• **Assignment**
Since the listing below shows pictures, leave them out and write out exactly the lines from the line with "ышения качества рекомендаций согласно" to the line with "型製造業のお客様に特化したERPテンプレート", both included, and no others.

• **Material for this task**
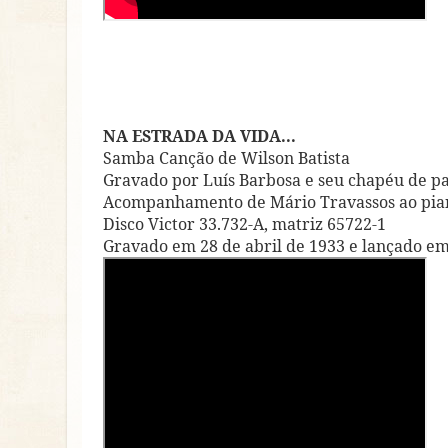
NA ESTRADA DA VIDA...
Samba Canção de Wilson Batista
Gravado por Luís Barbosa e seu chapéu de p
Acompanhamento de Mário Travassos ao pia
Disco Victor 33.732-A, matriz 65722-1
Gravado em 28 de abril de 1933 e lançado 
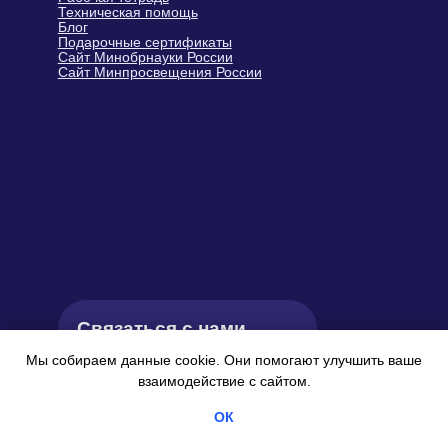
Мы собираем данные cookie. Они помогают улучшить ваше
взаимодействие с сайтом.
ОК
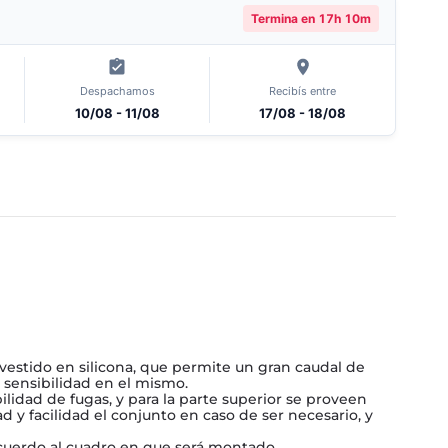
Termina en
17h 10m
Despachamos
Recibís entre
10/08 - 11/08
17/08 - 18/08
evestido en silicona, que permite un gran caudal de
 sensibilidad en el mismo.
lidad de fugas, y para la parte superior se proveen
 y facilidad el conjunto en caso de ser necesario, y
acuerdo al cuadro en que será montado.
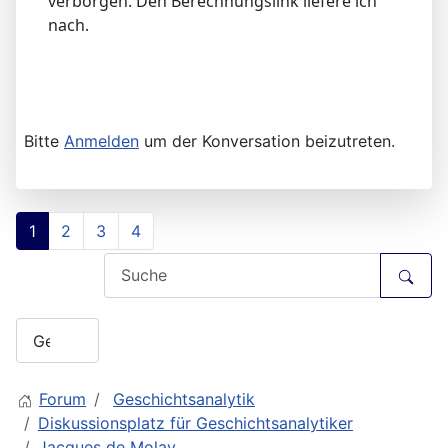
verborgen. Den Berechnungslink liefere ich
nach.
Bitte
Anmelden
um der Konversation beizutreten.
1
2
3
4
Forum
Geschichtsanalytik
Diskussionsplatz für Geschichtsanalytiker
Jacques de Molay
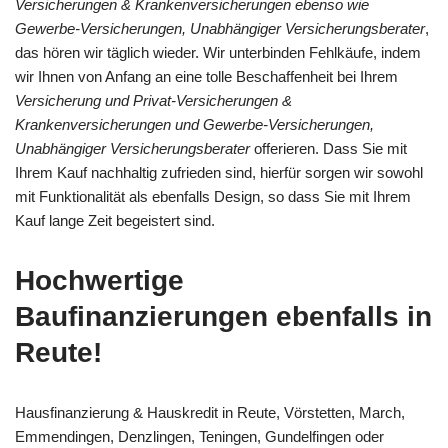
Versicherungen & Krankenversicherungen ebenso wie
Gewerbe-Versicherungen, Unabhängiger Versicherungsberater
,
das hören wir täglich wieder. Wir unterbinden Fehlkäufe, indem
wir Ihnen von Anfang an eine tolle Beschaffenheit bei Ihrem
Versicherung und Privat-Versicherungen &
Krankenversicherungen und Gewerbe-Versicherungen,
Unabhängiger Versicherungsberater
offerieren. Dass Sie mit
Ihrem Kauf nachhaltig zufrieden sind, hierfür sorgen wir sowohl
mit Funktionalität als ebenfalls Design, so dass Sie mit Ihrem
Kauf lange Zeit begeistert sind.
Hochwertige
Baufinanzierungen ebenfalls in
Reute!
Hausfinanzierung & Hauskredit in Reute, Vörstetten, March,
Emmendingen, Denzlingen, Teningen, Gundelfingen oder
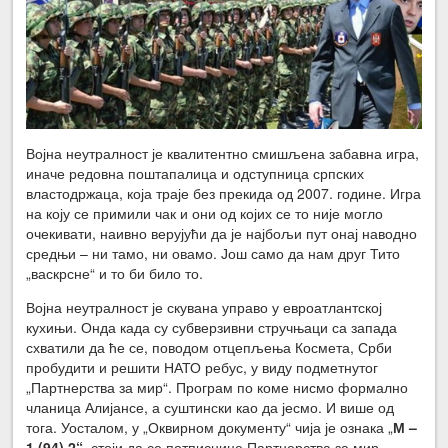
Војна неутралност је квалитентно смишљена забавна игра,
иначе редовна поштапалица и одступница српских
властодржаца, која траје без прекида од 2007. године. Игра
на коју се примили чак и они од којих се то није могло
очекивати, наивно верујући да је најбољи пут онај наводно
средњи – ни тамо, ни овамо. Још само да нам друг Тито
„васкрсне“ и то би било то.
Војна неутралност је скувана управо у евроатлантској
кухињи. Онда када су субверзивни стручњаци са запада
схватили да ће се, поводом отцепљења Космета, Срби
пробудити и решити НАТО ребус, у виду подметнутог
„Партнерства за мир“. Програм по коме нисмо формално
чланица Алијансе, а суштински као да јесмо. И више од
тога. Уосталом, у „Оквирном документу“ чија је ознака „
М –
1 (94) 2“
,
стоји да се потписнице Партнерства за мир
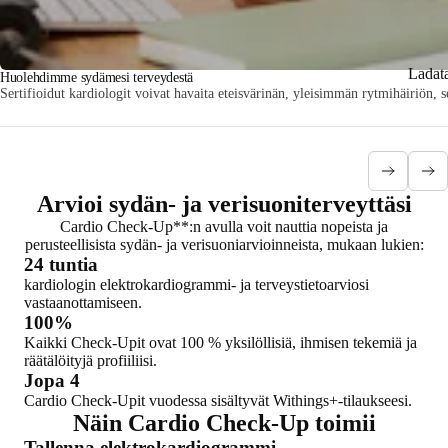
Ladat
Huolehdimme sydämesi terveydestä
Sertifioidut kardiologit voivat havaita eteisvärinän, yleisimmän rytmihäiriön, 
Arvioi sydän- ja verisuoniterveyttäsi
Cardio Check-Up**:n avulla voit nauttia nopeista ja
perusteellisista sydän- ja verisuoniarvioinneista, mukaan lukien:
24 tuntia
kardiologin elektrokardiogrammi- ja terveystietoarviosi
vastaanottamiseen.
100%
Kaikki Check-Upit ovat 100 % yksilöllisiä, ihmisen tekemiä ja
räätälöityjä profiiliisi.
Jopa 4
Cardio Check-Upit vuodessa sisältyvät Withings+-tilaukseesi.
Näin Cardio Check-Up toimii
Tallenna elektrokardiogrammi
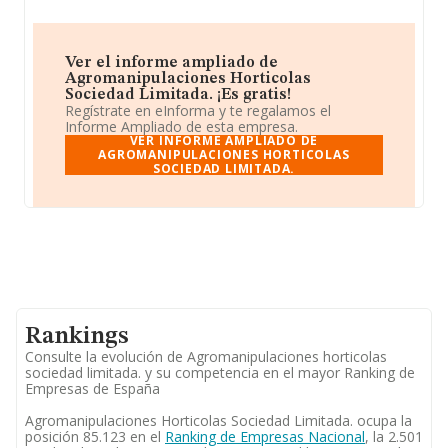
Ver el informe ampliado de
Agromanipulaciones Horticolas
Sociedad Limitada. ¡Es gratis!
Regístrate en eInforma y te regalamos el
Informe Ampliado de esta empresa.
VER INFORME AMPLIADO DE
AGROMANIPULACIONES HORTICOLAS
SOCIEDAD LIMITADA.
Rankings
Consulte la evolución de Agromanipulaciones horticolas
sociedad limitada. y su competencia en el mayor Ranking de
Empresas de España
Agromanipulaciones Horticolas Sociedad Limitada. ocupa la
posición 85.123 en el
Ranking de Empresas Nacional
, la 2.501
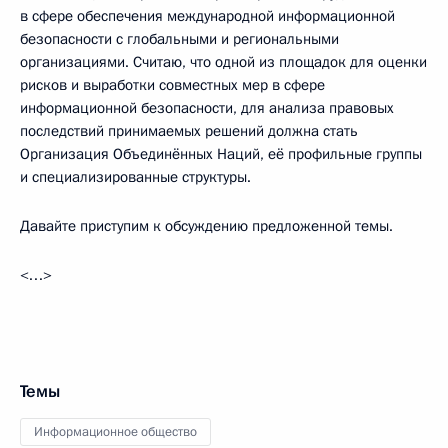
в сфере обеспечения международной информационной
безопасности с глобальными и региональными
организациями. Считаю, что одной из площадок для оценки
рисков и выработки совместных мер в сфере
информационной безопасности, для анализа правовых
последствий принимаемых решений должна стать
Организация Объединённых Наций, её профильные группы
и специализированные структуры.
Давайте приступим к обсуждению предложенной темы.
<…>
Темы
Информационное общество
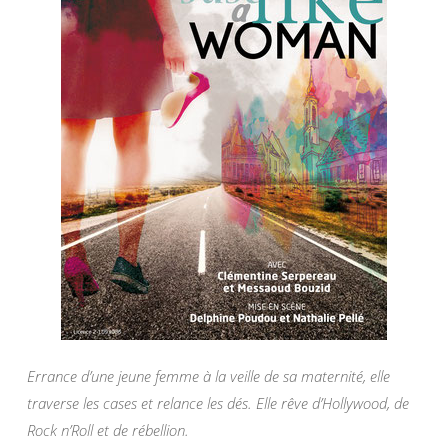
Errance d’une jeune femme à la veille de sa maternité, elle
traverse les cases et relance les dés. Elle rêve d’Hollywood, de
Rock n’Roll et de rébellion.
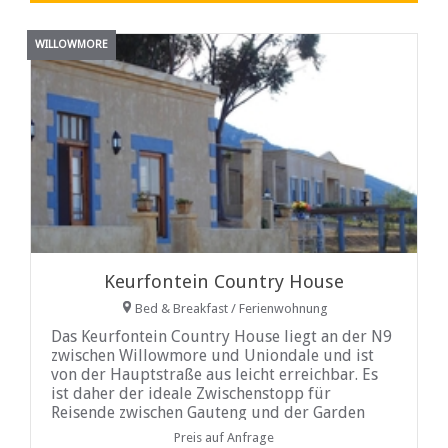
WILLOWMORE
Keurfontein Country House
Bed & Breakfast / Ferienwohnung
Das Keurfontein Country House liegt an der N9
zwischen Willowmore und Uniondale und ist
von der Hauptstraße aus leicht erreichbar. Es
ist daher der ideale Zwischenstopp für
Reisende zwischen Gauteng und der Garden
Route.
Preis auf Anfrage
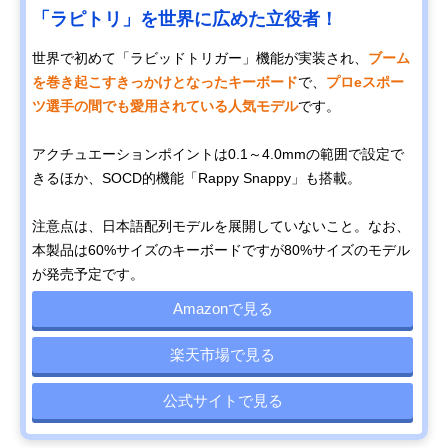
「ラピトリ」を世界に広めた立役者！
世界で初めて「ラビッドトリガー」機能が実装され、
ブーム
を巻き起こすきっかけとなったキーボード
で、
プロeスポー
ツ選手の間でも愛用されている人気モデル
です。
アクチュエーションポイントは0.1～4.0mmの範囲で設定で
きるほか、SOCD的機能「Rappy Snappy」も搭載。
注意点は、日本語配列モデルを展開していないこと。なお、
本製品は60%サイズのキーボードですが80%サイズのモデル
が発売予定です。
Amazonで見る
楽天市場で見る
公式サイトで見る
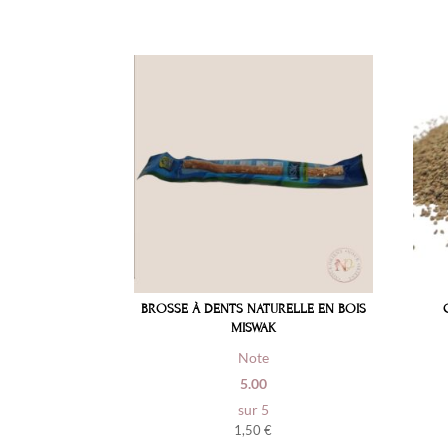
BROSSE À DENTS NATURELLE EN BOIS
MISWAK
Note
5.00
sur 5
1,50
€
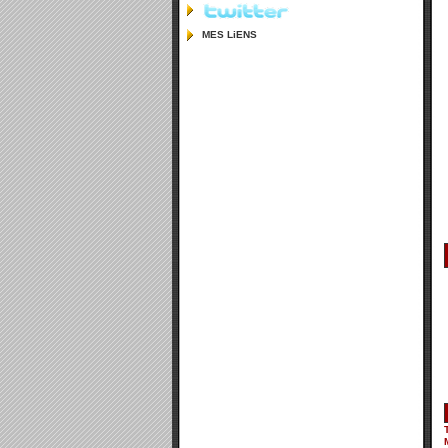
MES LiENS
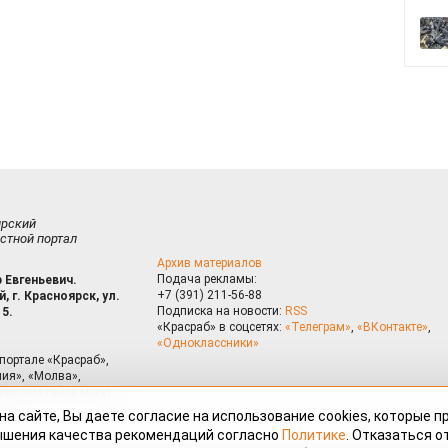
ирский
стной портал
Архив материалов
Подача рекламы:
 Евгеньевич.
+7 (391) 211-56-88
, г. Красноярск, ул.
Подписка на новости:
RSS
15.
«Красраб» в соцсетях:
«Телеграм»
,
«ВКонтакте»
,
«Одноклассники»
портале «Красраб»,
ия», «Молва»,
риалам сайта могут
на сайте, Вы даете согласие на использование cookies, которые 
ышения качества рекомендаций согласно
Политике
. Отказаться от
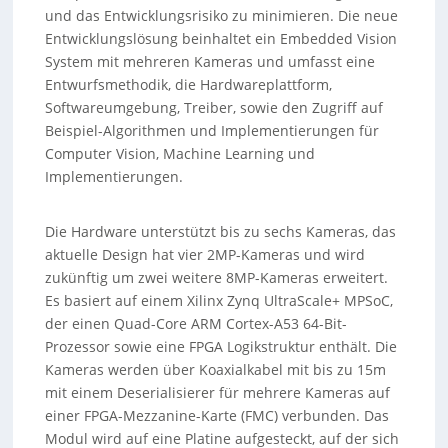
und das Entwicklungsrisiko zu minimieren. Die neue
Entwicklungslösung beinhaltet ein Embedded Vision
System mit mehreren Kameras und umfasst eine
Entwurfsmethodik, die Hardwareplattform,
Softwareumgebung, Treiber, sowie den Zugriff auf
Beispiel-Algorithmen und Implementierungen für
Computer Vision, Machine Learning und
Implementierungen.
Die Hardware unterstützt bis zu sechs Kameras, das
aktuelle Design hat vier 2MP-Kameras und wird
zukünftig um zwei weitere 8MP-Kameras erweitert.
Es basiert auf einem Xilinx Zynq UltraScale+ MPSoC,
der einen Quad-Core ARM Cortex-A53 64-Bit-
Prozessor sowie eine FPGA Logikstruktur enthält. Die
Kameras werden über Koaxialkabel mit bis zu 15m
mit einem Deserialisierer für mehrere Kameras auf
einer FPGA-Mezzanine-Karte (FMC) verbunden. Das
Modul wird auf eine Platine aufgesteckt, auf der sich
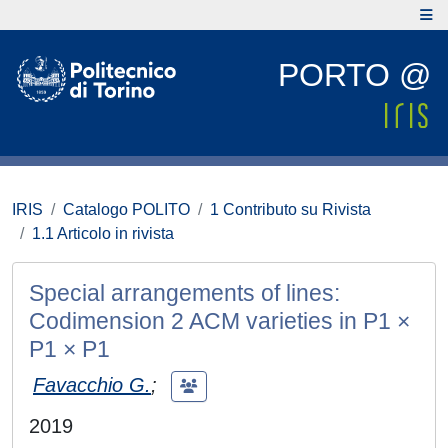
PORTO @
IRIS
Catalogo POLITO
1 Contributo su Rivista
1.1 Articolo in rivista
Special arrangements of lines:
Codimension 2 ACM varieties in P1 ×
P1 × P1
Favacchio G.
;
2019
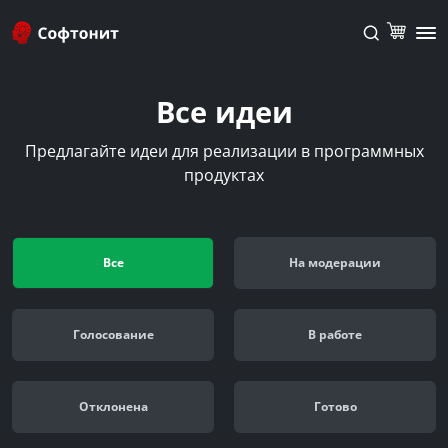
Все идеи
Предлагайте идеи для реализации в программных
продуктах
Все
На модерации
Голосование
В работе
Отклонена
Готово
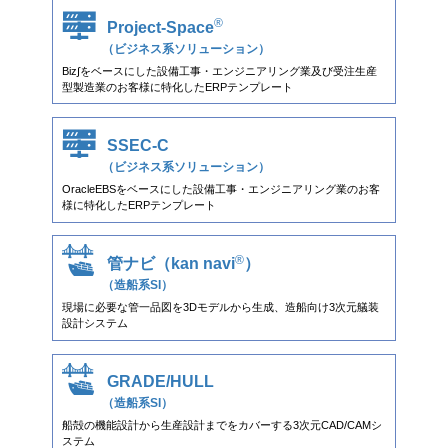
®
Project-Space
（ビジネス系ソリューション）
Biz∫をベースにした設備工事・エンジニアリング業及び受注生産
型製造業のお客様に特化したERPテンプレート
SSEC-C
（ビジネス系ソリューション）
OracleEBSをベースにした設備工事・エンジニアリング業のお客
様に特化したERPテンプレート
®
管ナビ（kan navi
）
（造船系SI）
現場に必要な管一品図を3Dモデルから生成、造船向け3次元艤装
設計システム
GRADE/HULL
（造船系SI）
船殻の機能設計から生産設計までをカバーする3次元CAD/CAMシ
ステム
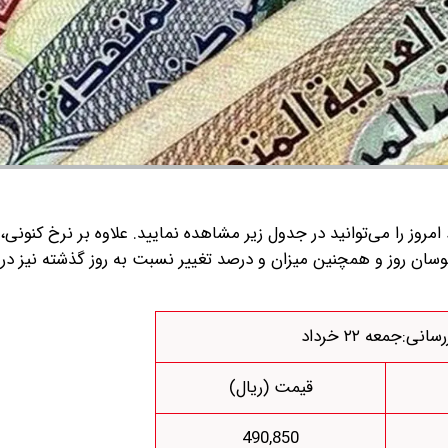
 امروز را می‌توانید در جدول زیر مشاهده نمایید. علاوه بر نرخ کنونی
 نوسان روز و همچنین میزان و درصد تغییر نسبت به روز گذشته نیز د
سانی:جمعه ۲۲ خرداد
قیمت (ریال)
490,850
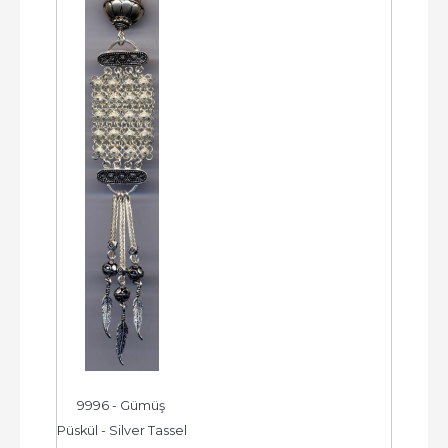
9996 - Gümüş 
Püskül - Silver Tassel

• **Written answer**
ышения качества рекомендаций согласно
Политике
. Отказаться от
und das Entwicklungsrisiko zu minimieren. Die neue
Entwicklungslösung beinhaltet ein Embedded Vision
System mit mehreren Kameras und umfasst eine
Entwurfsmethodik, die Hardwareplattform,
Softwareumgebung, Treiber, sowie den Zugriff auf
Beispiel-Algorithmen und Implementierungen für
Computer Vision, Machine Learning und
Implementierungen.
Die Hardware unterstützt bis zu sechs Kameras, das
aktuelle Design hat vier 2MP-Kameras und wird
zukünftig um zwei weitere 8MP-Kameras erweitert.
Es basiert auf einem Xilinx Zynq UltraScale+ MPSoC,
der einen Quad-Core ARM Cortex-A53 64-Bit-
Prozessor sowie eine FPGA Logikstruktur enthält. Die
Kameras werden über Koaxialkabel mit bis zu 15m
mit einem Deserialisierer für mehrere Kameras auf
einer FPGA-Mezzanine-Karte (FMC) verbunden. Das
Modul wird auf eine Platine aufgesteckt, auf der sich
PORTO @
IRIS
Catalogo POLITO
1 Contributo su Rivista
1.1 Articolo in rivista
Special arrangements of lines:
Codimension 2 ACM varieties in P1 ×
P1 × P1
Favacchio G.
;
2019
Все идеи
Предлагайте идеи для реализации в программных
продуктах
Все
На модерации
Голосование
В работе
Отклонена
Готово
®
Project-Space
（ビジネス系ソリューション）
Biz∫をベースにした設備工事・エンジニアリング業及び受注生産
型製造業のお客様に特化したERPテンプレート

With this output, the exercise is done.